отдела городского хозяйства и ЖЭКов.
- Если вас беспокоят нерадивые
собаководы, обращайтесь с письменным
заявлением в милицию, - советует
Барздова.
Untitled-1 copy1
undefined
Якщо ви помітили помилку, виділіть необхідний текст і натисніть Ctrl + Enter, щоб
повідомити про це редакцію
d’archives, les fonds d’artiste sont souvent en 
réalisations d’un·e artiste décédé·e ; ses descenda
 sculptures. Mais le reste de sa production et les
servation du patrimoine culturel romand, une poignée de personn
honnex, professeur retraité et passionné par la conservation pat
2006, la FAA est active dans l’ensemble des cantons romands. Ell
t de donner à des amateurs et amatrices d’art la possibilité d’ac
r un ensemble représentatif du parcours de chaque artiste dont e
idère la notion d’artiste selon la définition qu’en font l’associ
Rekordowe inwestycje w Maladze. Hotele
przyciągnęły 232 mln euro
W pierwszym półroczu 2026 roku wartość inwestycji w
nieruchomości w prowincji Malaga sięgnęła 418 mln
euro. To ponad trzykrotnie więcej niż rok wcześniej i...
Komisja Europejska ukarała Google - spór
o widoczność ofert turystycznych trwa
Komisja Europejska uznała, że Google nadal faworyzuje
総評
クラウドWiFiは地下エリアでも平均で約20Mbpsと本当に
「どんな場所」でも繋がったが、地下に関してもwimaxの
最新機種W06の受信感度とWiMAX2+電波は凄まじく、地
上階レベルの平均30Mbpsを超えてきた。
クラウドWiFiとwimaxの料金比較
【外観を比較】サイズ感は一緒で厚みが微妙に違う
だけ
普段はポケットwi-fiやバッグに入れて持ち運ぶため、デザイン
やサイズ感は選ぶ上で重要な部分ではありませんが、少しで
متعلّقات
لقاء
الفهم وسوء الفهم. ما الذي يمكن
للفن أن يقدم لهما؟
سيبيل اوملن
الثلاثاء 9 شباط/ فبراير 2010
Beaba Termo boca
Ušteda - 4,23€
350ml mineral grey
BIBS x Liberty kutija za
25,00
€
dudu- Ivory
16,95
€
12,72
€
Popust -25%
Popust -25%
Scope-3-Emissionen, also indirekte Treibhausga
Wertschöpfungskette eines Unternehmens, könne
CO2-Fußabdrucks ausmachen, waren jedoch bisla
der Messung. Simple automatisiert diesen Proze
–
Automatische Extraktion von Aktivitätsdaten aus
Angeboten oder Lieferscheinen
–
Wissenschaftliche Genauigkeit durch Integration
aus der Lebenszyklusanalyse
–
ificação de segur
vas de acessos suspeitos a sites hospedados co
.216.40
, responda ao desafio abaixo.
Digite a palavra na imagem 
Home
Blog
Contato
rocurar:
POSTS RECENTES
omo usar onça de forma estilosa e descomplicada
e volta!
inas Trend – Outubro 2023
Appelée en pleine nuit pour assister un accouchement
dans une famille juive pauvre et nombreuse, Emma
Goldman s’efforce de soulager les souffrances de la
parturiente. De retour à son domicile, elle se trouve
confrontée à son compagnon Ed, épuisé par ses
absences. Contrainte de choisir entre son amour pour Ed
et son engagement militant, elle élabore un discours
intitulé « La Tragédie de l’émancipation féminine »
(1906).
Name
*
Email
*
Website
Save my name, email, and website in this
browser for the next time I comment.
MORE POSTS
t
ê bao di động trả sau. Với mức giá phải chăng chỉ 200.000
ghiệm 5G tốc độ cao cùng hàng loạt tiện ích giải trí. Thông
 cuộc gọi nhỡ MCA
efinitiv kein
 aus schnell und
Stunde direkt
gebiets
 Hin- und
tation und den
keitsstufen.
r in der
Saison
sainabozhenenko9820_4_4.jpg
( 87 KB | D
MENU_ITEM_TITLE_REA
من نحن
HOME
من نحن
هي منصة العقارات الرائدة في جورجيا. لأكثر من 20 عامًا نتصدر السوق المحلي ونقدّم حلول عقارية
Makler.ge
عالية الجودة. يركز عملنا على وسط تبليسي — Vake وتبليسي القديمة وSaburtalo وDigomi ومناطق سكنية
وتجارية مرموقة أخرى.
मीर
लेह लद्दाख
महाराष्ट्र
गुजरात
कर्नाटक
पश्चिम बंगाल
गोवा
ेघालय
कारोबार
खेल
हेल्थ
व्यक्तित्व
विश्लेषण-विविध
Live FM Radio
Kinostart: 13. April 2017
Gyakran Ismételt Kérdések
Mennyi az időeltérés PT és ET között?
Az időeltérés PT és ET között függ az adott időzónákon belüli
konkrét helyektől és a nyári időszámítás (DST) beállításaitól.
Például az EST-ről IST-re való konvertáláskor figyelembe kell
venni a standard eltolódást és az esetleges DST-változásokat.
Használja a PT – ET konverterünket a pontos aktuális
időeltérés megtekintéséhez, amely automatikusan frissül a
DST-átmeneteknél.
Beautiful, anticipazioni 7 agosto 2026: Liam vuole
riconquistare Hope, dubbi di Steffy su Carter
-*-*-
Down to the last line, repeat the data exactly.

Result of the exercise:
отдела городского хозяйства и ЖЭКов.
- Если вас беспокоят нерадивые
собаководы, обращайтесь с письменным
заявлением в милицию, - советует
Барздова.
Untitled-1 copy1
undefined
Якщо ви помітили помилку, виділіть необхідний текст і натисніть Ctrl + Enter, щоб
повідомити про це редакцію
d’archives, les fonds d’artiste sont souvent en 
réalisations d’un·e artiste décédé·e ; ses descenda
 sculptures. Mais le reste de sa production et les
servation du patrimoine culturel romand, une poignée de personn
honnex, professeur retraité et passionné par la conservation pat
2006, la FAA est active dans l’ensemble des cantons romands. Ell
t de donner à des amateurs et amatrices d’art la possibilité d’ac
r un ensemble représentatif du parcours de chaque artiste dont e
idère la notion d’artiste selon la définition qu’en font l’associ
Rekordowe inwestycje w Maladze. Hotele
przyciągnęły 232 mln euro
W pierwszym półroczu 2026 roku wartość inwestycji w
nieruchomości w prowincji Malaga sięgnęła 418 mln
euro. To ponad trzykrotnie więcej niż rok wcześniej i...
Komisja Europejska ukarała Google - spór
o widoczność ofert turystycznych trwa
Komisja Europejska uznała, że Google nadal faworyzuje
総評
クラウドWiFiは地下エリアでも平均で約20Mbpsと本当に
「どんな場所」でも繋がったが、地下に関してもwimaxの
最新機種W06の受信感度とWiMAX2+電波は凄まじく、地
上階レベルの平均30Mbpsを超えてきた。
クラウドWiFiとwimaxの料金比較
【外観を比較】サイズ感は一緒で厚みが微妙に違う
だけ
普段はポケットwi-fiやバッグに入れて持ち運ぶため、デザイン
やサイズ感は選ぶ上で重要な部分ではありませんが、少しで
متعلّقات
لقاء
الفهم وسوء الفهم. ما الذي يمكن
للفن أن يقدم لهما؟
سيبيل اوملن
الثلاثاء 9 شباط/ فبراير 2010
Beaba Termo boca
Ušteda - 4,23€
350ml mineral grey
BIBS x Liberty kutija za
25,00
€
dudu- Ivory
16,95
€
12,72
€
Popust -25%
Popust -25%
Scope-3-Emissionen, also indirekte Treibhausga
Wertschöpfungskette eines Unternehmens, könne
CO2-Fußabdrucks ausmachen, waren jedoch bisla
der Messung. Simple automatisiert diesen Proze
–
Automatische Extraktion von Aktivitätsdaten aus
Angeboten oder Lieferscheinen
–
Wissenschaftliche Genauigkeit durch Integration
aus der Lebenszyklusanalyse
–
ificação de segur
vas de acessos suspeitos a sites hospedados co
.216.40
, responda ao desafio abaixo.
Digite a palavra na imagem 
Home
Blog
Contato
rocurar:
POSTS RECENTES
omo usar onça de forma estilosa e descomplicada
e volta!
inas Trend – Outubro 2023
Appelée en pleine nuit pour assister un accouchement
dans une famille juive pauvre et nombreuse, Emma
Goldman s’efforce de soulager les souffrances de la
parturiente. De retour à son domicile, elle se trouve
confrontée à son compagnon Ed, épuisé par ses
absences. Contrainte de choisir entre son amour pour Ed
et son engagement militant, elle élabore un discours
intitulé « La Tragédie de l’émancipation féminine »
(1906).
Name
*
Email
*
Website
Save my name, email, and website in this
browser for the next time I comment.
MORE POSTS
t
ê bao di động trả sau. Với mức giá phải chăng chỉ 200.000
ghiệm 5G tốc độ cao cùng hàng loạt tiện ích giải trí. Thông
 cuộc gọi nhỡ MCA
efinitiv kein
 aus schnell und
Stunde direkt
gebiets
 Hin- und
tation und den
keitsstufen.
r in der
Saison
sainabozhenenko9820_4_4.jpg
( 87 KB | D
MENU_ITEM_TITLE_REA
من نحن
HOME
من نحن
هي منصة العقارات الرائدة في جورجيا. لأكثر من 20 عامًا نتصدر السوق المحلي ونقدّم حلول عقارية
Makler.ge
عالية الجودة. يركز عملنا على وسط تبليسي — Vake وتبليسي القديمة وSaburtalo وDigomi ومناطق سكنية
وتجارية مرموقة أخرى.
मीर
लेह लद्दाख
महाराष्ट्र
गुजरात
कर्नाटक
पश्चिम बंगाल
गोवा
ेघालय
कारोबार
खेल
हेल्थ
व्यक्तित्व
विश्लेषण-विविध
Live FM Radio
Kinostart: 13. April 2017
Gyakran Ismételt Kérdések
Mennyi az időeltérés PT és ET között?
Az időeltérés PT és ET között függ az adott időzónákon belüli
konkrét helyektől és a nyári időszámítás (DST) beállításaitól.
Például az EST-ről IST-re való konvertáláskor figyelembe kell
venni a standard eltolódást és az esetleges DST-változásokat.
Használja a PT – ET konverterünket a pontos aktuális
időeltérés megtekintéséhez, amely automatikusan frissül a
DST-átmeneteknél.
Beautiful, anticipazioni 7 agosto 2026: Liam vuole
riconquistare Hope, dubbi di Steffy su Carter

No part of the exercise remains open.